One day, maybe eat summery porotos con riendas as a main, with brazo de reina for dessert and a colorful terremoto as a post-lunch drink (but not too much). You might find you are not that hungry because everyone forked through the papas doradas as soon as the photos were done. And they might have drunk some leche con frutilla early in the morning, and snuck a dobladita off the tray before packing them up.
After lunch, send out writer to local grocery store with photographs of missing ingredients.
Cut, chop, dice, grate, blend, sear, simmer, poach, sauté, boil, fry.
Jump back in horror and alarm when a half gallon of milk jumps out of the fridge smashing to the floor. Participate in group clean up effort and covert glances of relief (between photographer and writer) that it didn’t happen on their watch.
Send out writer to local grocery store for more milk.
Break for once, enjoying pan con palta (avocado toast) and kuchen de mora, and maybe some leftover turrón de vino from the day before.

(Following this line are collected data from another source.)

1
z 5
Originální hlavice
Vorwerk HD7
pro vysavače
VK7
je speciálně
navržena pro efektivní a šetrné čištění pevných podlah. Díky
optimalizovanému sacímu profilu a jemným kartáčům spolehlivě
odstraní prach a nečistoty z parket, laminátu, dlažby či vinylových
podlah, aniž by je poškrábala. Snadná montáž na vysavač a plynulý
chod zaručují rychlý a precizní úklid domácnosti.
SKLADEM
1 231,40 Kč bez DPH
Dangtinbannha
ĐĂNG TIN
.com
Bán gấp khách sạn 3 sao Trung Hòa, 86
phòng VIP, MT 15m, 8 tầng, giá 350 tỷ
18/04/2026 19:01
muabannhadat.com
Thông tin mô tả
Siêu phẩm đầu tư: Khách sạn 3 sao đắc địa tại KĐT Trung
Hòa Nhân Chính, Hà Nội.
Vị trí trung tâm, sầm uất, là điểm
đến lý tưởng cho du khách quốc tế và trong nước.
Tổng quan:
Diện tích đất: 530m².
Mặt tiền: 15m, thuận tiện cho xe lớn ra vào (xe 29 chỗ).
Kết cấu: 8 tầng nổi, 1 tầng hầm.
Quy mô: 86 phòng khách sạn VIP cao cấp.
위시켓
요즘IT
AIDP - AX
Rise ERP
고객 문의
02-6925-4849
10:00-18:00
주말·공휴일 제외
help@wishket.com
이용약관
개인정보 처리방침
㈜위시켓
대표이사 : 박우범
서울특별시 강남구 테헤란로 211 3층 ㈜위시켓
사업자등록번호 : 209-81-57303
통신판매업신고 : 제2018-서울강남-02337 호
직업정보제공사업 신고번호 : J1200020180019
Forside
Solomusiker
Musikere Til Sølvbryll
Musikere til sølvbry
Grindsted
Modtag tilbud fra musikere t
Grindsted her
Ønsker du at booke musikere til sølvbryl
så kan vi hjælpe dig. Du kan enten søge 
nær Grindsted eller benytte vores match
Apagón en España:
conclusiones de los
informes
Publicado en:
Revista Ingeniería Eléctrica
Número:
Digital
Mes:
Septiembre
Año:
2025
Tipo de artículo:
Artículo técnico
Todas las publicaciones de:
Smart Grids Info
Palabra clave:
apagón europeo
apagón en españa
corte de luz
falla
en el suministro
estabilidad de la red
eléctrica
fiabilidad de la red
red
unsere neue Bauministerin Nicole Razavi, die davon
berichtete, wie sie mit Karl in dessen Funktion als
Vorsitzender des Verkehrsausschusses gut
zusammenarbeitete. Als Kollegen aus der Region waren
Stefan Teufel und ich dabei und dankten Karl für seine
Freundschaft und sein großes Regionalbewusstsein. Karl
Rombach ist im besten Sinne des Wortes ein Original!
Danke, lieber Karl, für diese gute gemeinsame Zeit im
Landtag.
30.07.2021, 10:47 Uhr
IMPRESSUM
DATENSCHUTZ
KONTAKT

Post once, review all recipes prepared and photographed that day for changes in ingredients, cooking method, pan size. Have writer read existing texts aloud, while cook and photographer brainstorm and opine. Edit, restyle, rewrite.
After rewrites, talk about what’s on deck for the next day, at what point photographer and writer should go get the gigantic fresh salmon, packed in ice, on foot, as neither of them wants to drive the cook’s car.
Receive visitors to pack up leftovers for nearby Chilean friends and family.
Finish working around 10 PM.
Repeat for a total of eleven times.
Print out photos for all of the recipes, and tape them on the wall along the staircase to decide final recipe order. Marry everyone’s printed out notes onto one google doc.
Fly everyone home, and welcome family back to Houston home. Chef and writer keep working on the files (moving to OneDrive) at the request of the publisher. Submit manuscript eleven months after offer was first made.
Within two months, finish all edits, changes, corrections, proofreading, photo selection, photo placements. See page on Amazon for first time.
And now we wait for the book’s release in May, 2020.